I take it you’re looking at the numerator, seeing 2(26!)(26!), and wondering why the second 26! is there?
Focus on the numerator and keep in mind that the numerator alone is not calculating the odds–it’s counting the number of different ways that the black and red cards can be segregated.
The denominator, 52!, counts the number of different ways to arrange all 52 cards, without any restrictions.
In that case, the numerator should count ALL the different ways to segregate the cards (then divide by 52! to get the probability we want).
If we just have one factor of 26! in the numerator, we’ve counted all the different ways to arrange, say, all the black cards amongst themselves, but we’ve completely ignored all the different ways to arrange the red cards amongst themselves. Even assuming that all the red cards are grouped together, we still need to count the number of DIFFERENT ways this grouping can happen, and that’s why there’s a second factor of 26! in the numerator (along with the 2, indicating the cards can be arrange red first, then black, or black first, then red.
Does that make sense?
Kinda. May I ask it this way (the way I would have attempted to solvce it): You pick any first card (red), then the odds of choosing a red second card has to be 25 of 51, then 24 of 50, then 23 of 49…2 of 28, 1 of 27. And you stop right there, as the odds of all the next cards being the opposite suit are 100%. I don’t know how to express it mathematically, but shoudn’t the idea be
26!
52! (stopping at 27)
?
That’s almost perfect, only realize that the first card might be black rather than red. So your answer should be exactly double what you have:
2(26!)
52! (stopping at 27)
Now compare this with the given answer:
(2*26!*26!)/52! = 2(26!) [26!/52!]
I grouped it this way so we could focus on [26!/52!] which, written out, is
26 * 25 * 24 *… * 1
52 * 51 * 50 * … * 1
Notice that a lot of those factors cancel out, leaving:
1
52! (stopping at 27)
and so the given answer is
2(26!)
52! (stopping at 27)
which is exactly the same as your answer!

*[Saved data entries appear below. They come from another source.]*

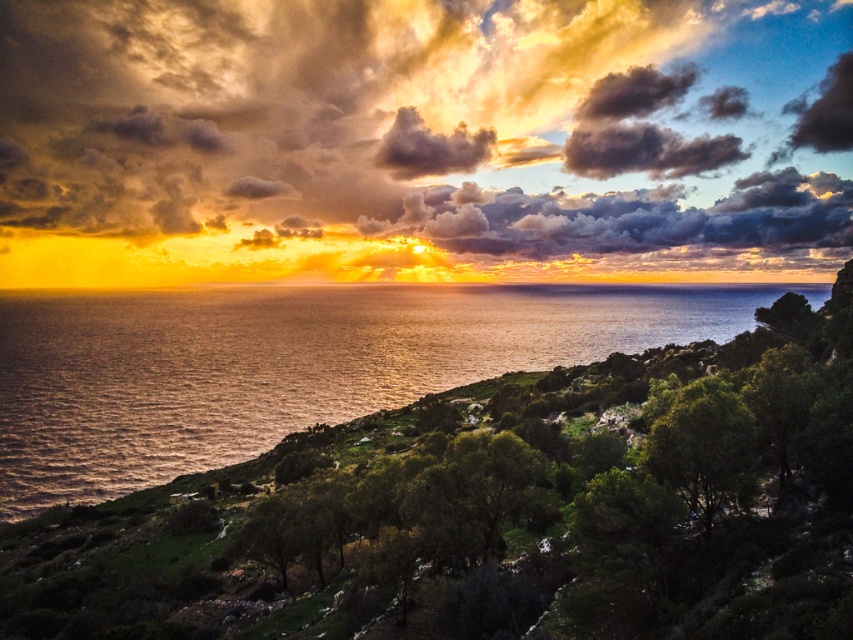 Can you confirm if golden textured clouds at upper center is positioned to the right of shiny metallic water at center?

In fact, golden textured clouds at upper center is to the left of shiny metallic water at center.

How far apart are golden textured clouds at upper center and shiny metallic water at center?

They are 245.13 meters apart.

Measure the distance between point (747, 90) and camera.

Point (747, 90) is 757.39 meters away from camera.

Locate an element on the screen. The height and width of the screenshot is (640, 853). golden textured clouds at upper center is located at coordinates (431, 131).

Which of these two, golden textured clouds at upper center or green leafy tree at lower right, stands taller?

golden textured clouds at upper center is taller.

Does golden textured clouds at upper center appear on the right side of green leafy tree at lower right?

In fact, golden textured clouds at upper center is to the left of green leafy tree at lower right.

Is point (427, 1) more distant than point (693, 448)?

Yes.

Where is `golden textured clouds at upper center`? This screenshot has height=640, width=853. golden textured clouds at upper center is located at coordinates (431, 131).

Can you confirm if green leafy tree at lower right is bigger than smokey gray cloud at upper center?

Actually, green leafy tree at lower right might be smaller than smokey gray cloud at upper center.

Based on the photo, who is higher up, green leafy tree at lower right or smokey gray cloud at upper center?

smokey gray cloud at upper center is above.

Is point (683, 413) positioned after point (404, 125)?

No.

You are a GUI agent. You are given a task and a screenshot of the screen. Output one action in this format:
    pyautogui.click(x=<x>, y=<y>)
    Task: Click on the green leafy tree at lower right
    This screenshot has height=640, width=853.
    Given the screenshot: What is the action you would take?
    pyautogui.click(x=700, y=444)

I think the difference between the two approaches is what might be confusing you:
Your method calculates the probability “directly”, more or less (calculating the probability of each individual card being the correct color). The other method treats it as a combinatorial (counting) problem: Count how many different ways there are to segregate the red and black cards, then count how many different ways there are to arrange all 52 cards, period. Now divide to get the probability.
Maybe I’m more of a math whiz than I thought. Thanks for the hand-holding. One question though—why do you need the 2 in the numerator. Shouldn’t it be there only if you cared if you started with red or black?
Maybe a better way to ask it is: what would that equation look like if you mandated that you start with red?
If you mandated that you start with red, the probability would be what you had in your previous post:
26!
52! (stopping at 27)
Of course, if you don’t care whether the first card is black or red, it’s a little different. In talking through the above solution, we would say, “there’s a 26 out of 52 chance that the first card is red; a 25 out of 51 chance for the second card,…”
However, if we don’t care if the first card is red or black, there’s no probability involved for the first card–that first card can be any one of the 52.
From there, we would say, “There’s a 25 out of 51 chance the second card MATCHES the first, a 24 out of 50 chance the third matches the first two,…” This gives the correct probability:
25!
51! (stopping at 27)
This is exactly the same as (2*26!*26!)/52!:
(2*26!*26!)/52! =
52(25!)(26!)
__________________ =
52(51!)
(25!)(26!)
___________________ =
51!
25!
51! (stopping at 27)
Excellent. Except for the step above. I don’t see how they are equal. My apologies if I’m being dense.
No problem. We can write 26! as 26(25!) (both are the product of all positive integers less than or equal to 26). Same thing for 52!, it’s equal to 52(51!).
So (2*26!26!)/52! = 226(25!)(26!) / [52(51!)] = 52(25!)(26!) / [52(51!)]
Nice. Thanks. But high school never seemed further off.